Подозревая розыгрыш, желание подшутить над новеньким и одновременно понимая неуместность такой затеи, Тертышный потупился…
Летчики за столом были серьезны.
— С июля месяца — сто боевых вылетов?!
— Я в августе начал. Переучился на ИЛ и пошел, — пояснил Миша. Он не легко выговорил это «пошел», вновь поддался хлынувшим чувствам. — Первый вылет второго августа, как сейчас помню. Командир звена Федя Картовенко по плечу шлепнул… эх, мужик Федя Картовенко, в госпиталь попал, а то бы сами убедились, какой мужик.

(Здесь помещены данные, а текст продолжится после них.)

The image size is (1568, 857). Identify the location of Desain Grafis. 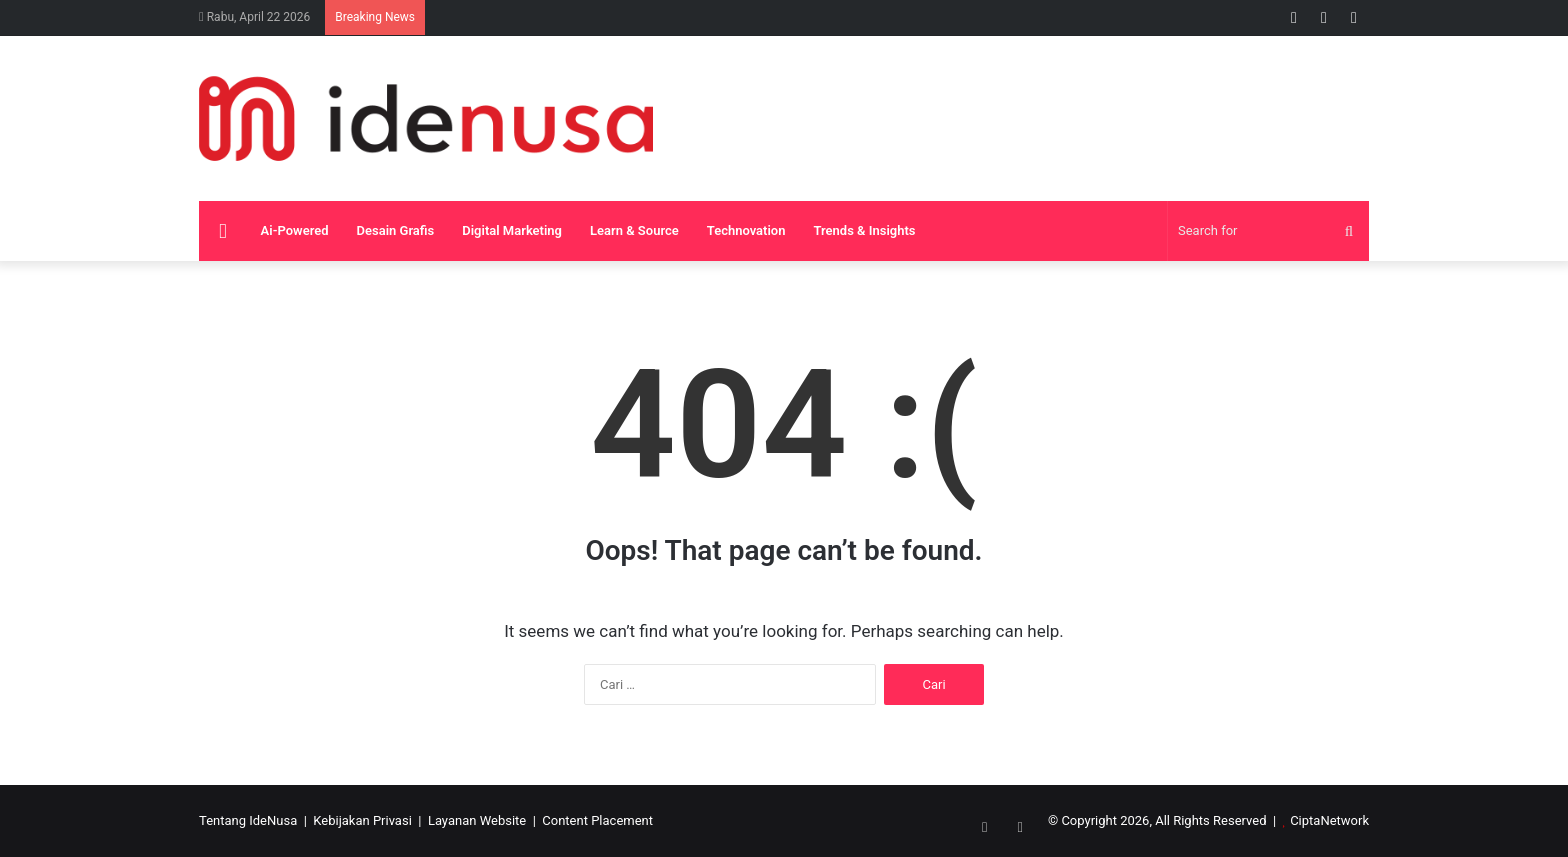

Рука у Феди… теплая. И второй, и третий вылет второго августа. А бывало, по пять раз в день вылетал, народу-то нет. Взлечу один, меня пара прикрывает, как аса, над целью уже табуном, гамузом, там не разберешь, кто персона, кто прикрывает, над целью все равны. Вчера разменял сотню. Погода — видишь? С утра сходил, вернулся.
— Давайте-ка за это делю, — предложил летчик, сосед Тертышного.

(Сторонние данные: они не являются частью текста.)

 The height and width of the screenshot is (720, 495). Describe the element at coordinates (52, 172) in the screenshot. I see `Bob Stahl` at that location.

— За погоду, — уточнил Миша.
— И за нее. За вечный туман над Большой Лепетихой.
— Как подгадали, товарищ лейтенант, как раз под праздники, — вставил старшина, определявший воентехника на постой.
— Старался, Конон-Рыжий, старался.
— Да, это праздник. Вернее, подарок празднику. — Подняв кружку, старшина медлил, не позволял себе упредить в священнодействии молодых командиров, весьма за столом рассеянных.
— Каждому своя чаша, — сказал Клюев. — Кому эта досталась, кому заздравная, выбирать не приходится. Выпили.
— Товарищ лейтенант, далека вам кажется Заимка? — спросил Конон-Рыжий.
— Не ближний край.
— Старый Крым — дальше, — заявил старшина, взывая к жалости, к сочувствию с неприкрытой, выжидательной требовательностью.
Клюев отнесся к его словам с пониманием, в большем Конон-Рыжий не нуждался.
— Сто боевых вылетов на ИЛе такой факт! — отвлекся он от Старого Крыма. — Сто вылетов надо отмечать отдельно. Шутите? Сто!
— Товарищ лейтенант, мы вчетвером столько не сделали, — сказал сосед Тертышного. — Когда? Все пятимся. От Лепетихи к Федоровке, потом к Токмаку.
— За Пологами упремся, — повторил Клюев, склоняясь к столу.
— Миша, ты в себя веришь? — спросил один из летчиков, желая больше всего узнать: как он сумел столько, начав в августе? Больше, чем все они, вместе взятые?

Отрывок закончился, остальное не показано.